The current shortage of ICU beds shed more light on a typical characteristic of the Dutch healthcare system, where the world’s largest long-term care sector goes alongside a modest curative care sector, especially with respect to inpatient hospital care. Decentralized governance and the focus on managed competition now witness the buildup of (temporary) central stewardship structures taking over private arrangements – mirroring the traditional Dutch corporatist approach. The flexibility with which telehealth and hospital-at-home techniques are now being implemented after years of quarreling is another trend that may not be redressed after things turn back to normal.
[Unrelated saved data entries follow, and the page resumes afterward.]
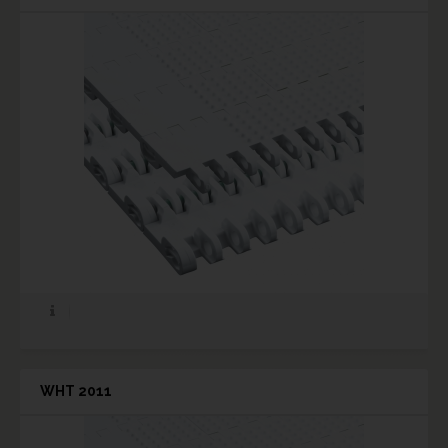
WHT 2011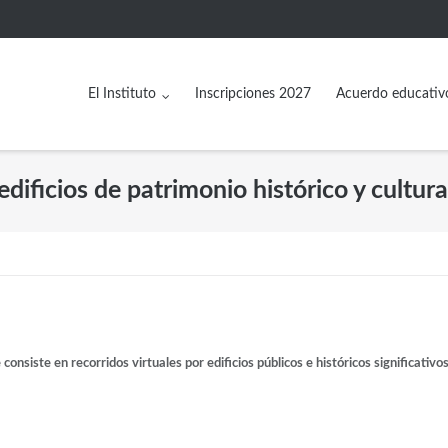
El Instituto
Inscripciones 2027
Acuerdo educativ
dificios de patrimonio histórico y cultura
consiste en recorridos virtuales por edificios públicos e históricos significativos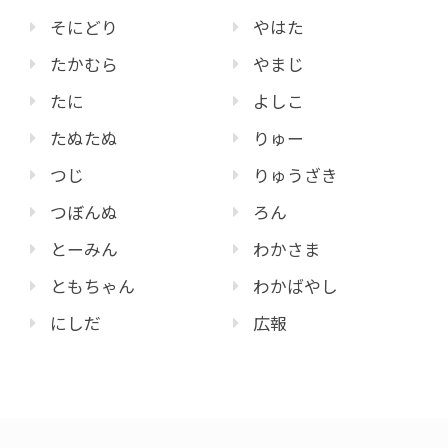
そにどり
やはた
たかむら
やまじ
たに
よしこ
たぬたぬ
りゅー
つじ
りゅうざき
つぼんぬ
ろん
とーみん
わかさま
ともちゃん
わかばやし
にしだ
広報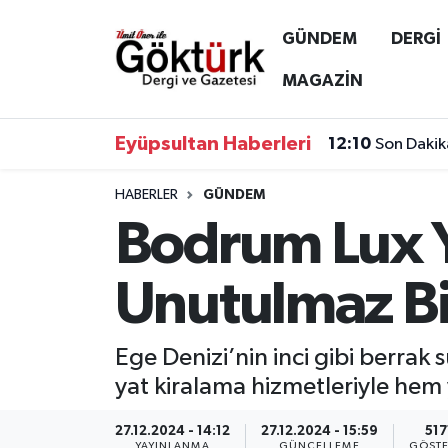
GÜNDEM
DERGİ
Anne Çocuk
Eyüpsultan Hava Durumu
MAGAZİN
BİLİM
Eyüpsultan Trafik Yoğunluk Haritası
Eyüpsultan Haberleri
12:10
Son Dakik
DERGİ
Süper Lig Puan Durumu ve Fikstür
HABERLER
GÜNDEM
Bodrum Lux Y
DÜNYA
Tüm Manşetler
EĞİTİM
Son Dakika Haberleri
Unutulmaz B
EKONOMİ
Haber Arşivi
Ege Denizi’nin inci gibi berrak
GÖKTÜRK
yat kiralama hizmetleriyle hem 
GÜNDEM
27.12.2024 - 14:12
27.12.2024 - 15:59
517
YAYINLANMA
GÜNCELLEME
GÖSTE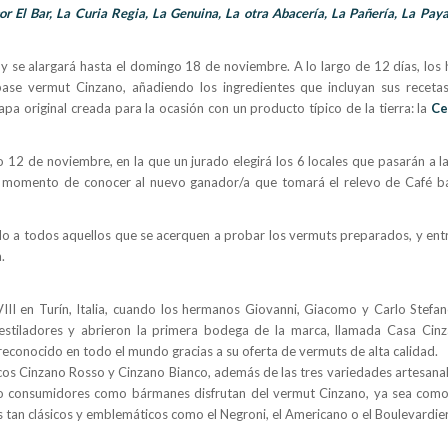
ecor El Bar, La Curia Regia, La Genuina, La otra Abacería, La Pañería, La Pa
y se alargará hasta el domingo 18 de noviembre. A lo largo de 12 días, los 
ase vermut Cinzano, añadiendo los ingredientes que incluyan sus recetas
 original creada para la ocasión con un producto típico de la tierra: la
Ce
 12 de noviembre, en la que un jurado elegirá los 6 locales que pasarán a la
l momento de conocer al nuevo ganador/a que tomará el relevo de Café b
do a todos aquellos que se acerquen a probar los vermuts preparados, y entr
.
III en Turín, Italia, cuando los hermanos Giovanni, Giacomo y Carlo Stefa
stiladores y abrieron la primera bodega de la marca, llamada Casa Cinz
 reconocido en todo el mundo gracias a su oferta de vermuts de alta calidad.
cos Cinzano Rosso y Cinzano Bianco, además de las tres variedades artesanal
o consumidores como bármanes disfrutan del vermut Cinzano, ya sea como
s tan clásicos y emblemáticos como el Negroni, el Americano o el Boulevardier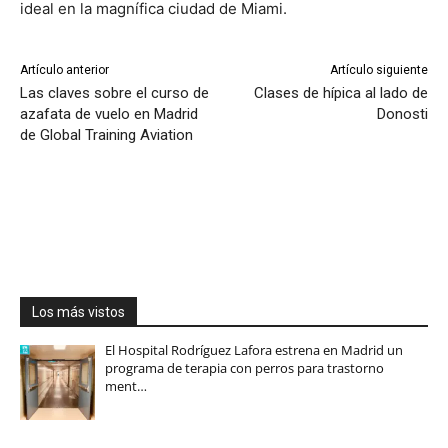
ideal en la magnífica ciudad de Miami.
Artículo anterior
Artículo siguiente
Las claves sobre el curso de
Clases de hípica al lado de
azafata de vuelo en Madrid
Donosti
de Global Training Aviation
Los más vistos
El Hospital Rodríguez Lafora estrena en Madrid un
programa de terapia con perros para trastorno
ment…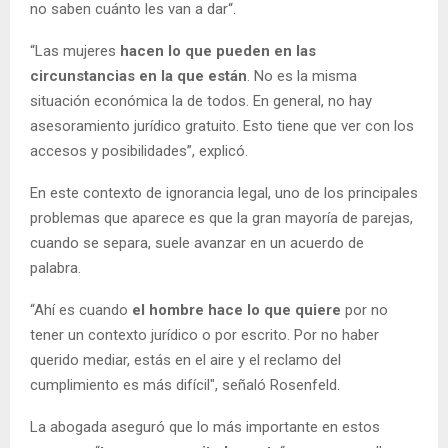
no saben cuánto les van a dar“.
“Las mujeres
hacen lo que pueden en las
circunstancias en la que están
. No es la misma
situación económica la de todos. En general, no hay
asesoramiento jurídico gratuito. Esto tiene que ver con los
accesos y posibilidades”, explicó.
En este contexto de ignorancia legal, uno de los principales
problemas que aparece es que la gran mayoría de parejas,
cuando se separa, suele avanzar en un acuerdo de
palabra.
“Ahí es cuando
el hombre hace lo que quiere
por no
tener un contexto jurídico o por escrito. Por no haber
querido mediar, estás en el aire y el reclamo del
cumplimiento es más difícil", señaló Rosenfeld.
La abogada aseguró que lo más importante en estos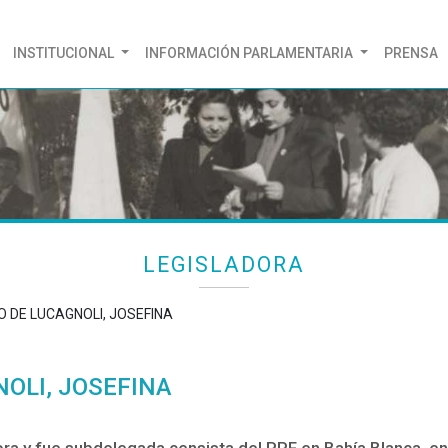
(CURRENT)
INSTITUCIONAL
INFORMACIÓN PARLAMENTARIA
PRENSA
LEGISLADORA
O DE LUCAGNOLI, JOSEFINA
OLI, JOSEFINA
ra y fue subdelegada censista del PPF en Bahía Blanca, en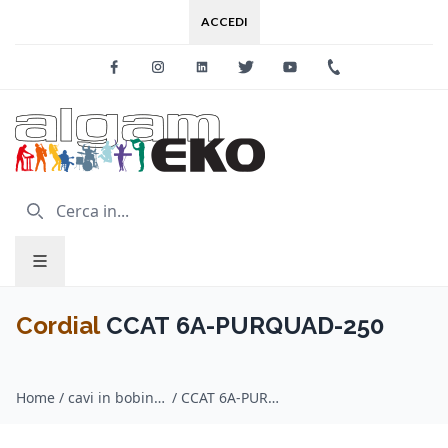
ACCEDI
Facebook
Instagram
Linkedin
Twitter
Youtube
+39 0733 227
Cordial
CCAT 6A-PURQUAD-250
Home
/
cavi in bobina digitali / Cordial
/
CCAT 6A-PURQUAD-250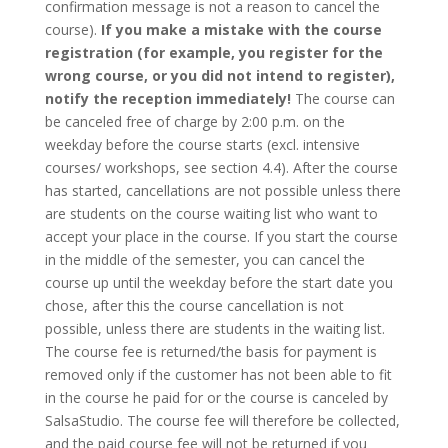
confirmation message is not a reason to cancel the
course).
If you make a mistake with the course
registration (for example, you register for the
wrong course, or you did not intend to register),
notify the reception immediately!
The course can
be canceled free of charge by 2:00 p.m. on the
weekday before the course starts (excl. intensive
courses/ workshops, see section 4.4). After the course
has started, cancellations are not possible unless there
are students on the course waiting list who want to
accept your place in the course. If you start the course
in the middle of the semester, you can cancel the
course up until the weekday before the start date you
chose, after this the course cancellation is not
possible, unless there are students in the waiting list.
The course fee is returned/the basis for payment is
removed only if the customer has not been able to fit
in the course he paid for or the course is canceled by
SalsaStudio. The course fee will therefore be collected,
and the paid course fee will not be returned if you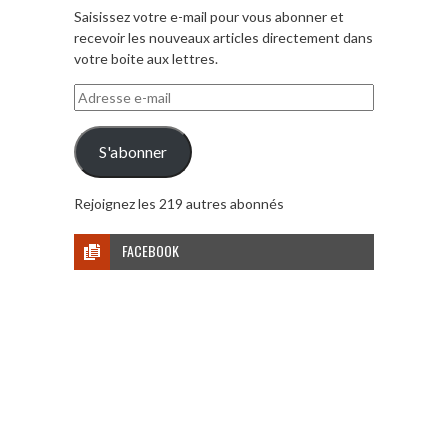
Saisissez votre e-mail pour vous abonner et
recevoir les nouveaux articles directement dans
votre boite aux lettres.
Adresse
e-
mail
S'abonner
Rejoignez les 219 autres abonnés
FACEBOOK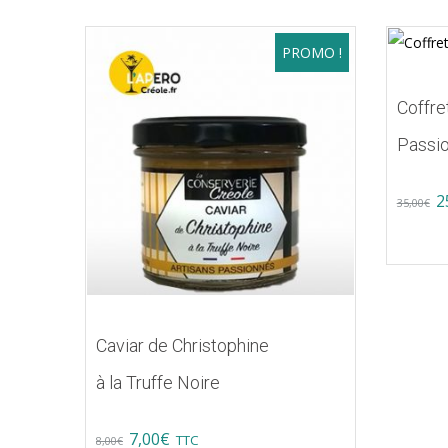
PROMO !
Coffre
Passio
Or
2
35,00
€
pr
w
35
Caviar de Christophine
à la Truffe Noire
Original
Current
7,00
€
TTC
8,00
€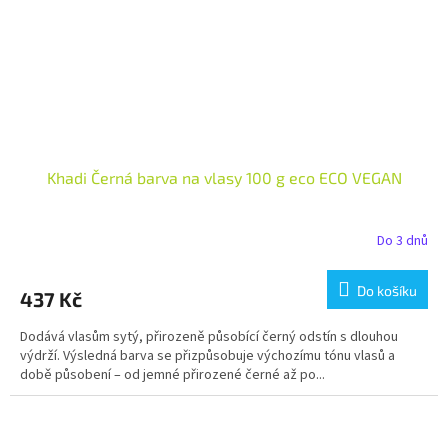
Khadi Černá barva na vlasy 100 g eco ECO VEGAN
Do 3 dnů
Do košíku
437 Kč
Dodává vlasům sytý, přirozeně působící černý odstín s dlouhou
výdrží. Výsledná barva se přizpůsobuje výchozímu tónu vlasů a
době působení – od jemné přirozené černé až po...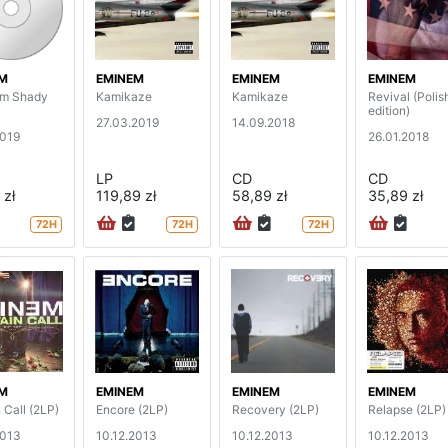
M
EMINEM
EMINEM
EMINEM
im Shady
Kamikaze
Kamikaze
Revival (Polis
edition)
27.03.2019
14.09.2018
2019
26.01.2018
LP
CD
CD
 zł
119,89 zł
58,89 zł
35,89 zł
72H
72H
72H
M
EMINEM
EMINEM
EMINEM
 Call (2LP)
Encore (2LP)
Recovery (2LP)
Relapse (2LP)
2013
10.12.2013
10.12.2013
10.12.2013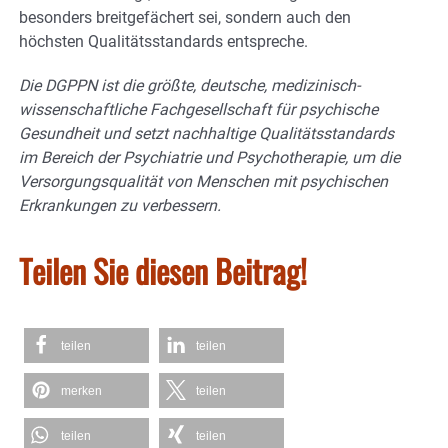
besonders breitgefächert sei, sondern auch den
höchsten Qualitätsstandards entspreche.
Die DGPPN ist die größte, deutsche, medizinisch-
wissenschaftliche Fachgesellschaft für psychische
Gesundheit und setzt nachhaltige Qualitätsstandards
im Bereich der Psychiatrie und Psychotherapie, um die
Versorgungsqualität von Menschen mit psychischen
Erkrankungen zu verbessern.
Teilen Sie diesen Beitrag!
teilen
teilen
merken
teilen
teilen
teilen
Finally, and as the crisis unfolds, new voices emerge. The “whatever it takes” approach (to combat the new virus) is accompanied with other voices that warn of real social problems (e.g. vulnerable children not able to go to school, which is often a safer place than at home) and economic decline – perhaps leading to even more deaths in the future due to budget cuts and rising unemployment. The effects of contemporary measures are thought to be huge, with the Netherlands Bureau of Economic Policy Analysis predicting a decline in GDP of up to 7,7% in 2020 alone. However, the exact numbers are hard to tell – not least because traditional economic forecast techniques are not designed to cover such a shock.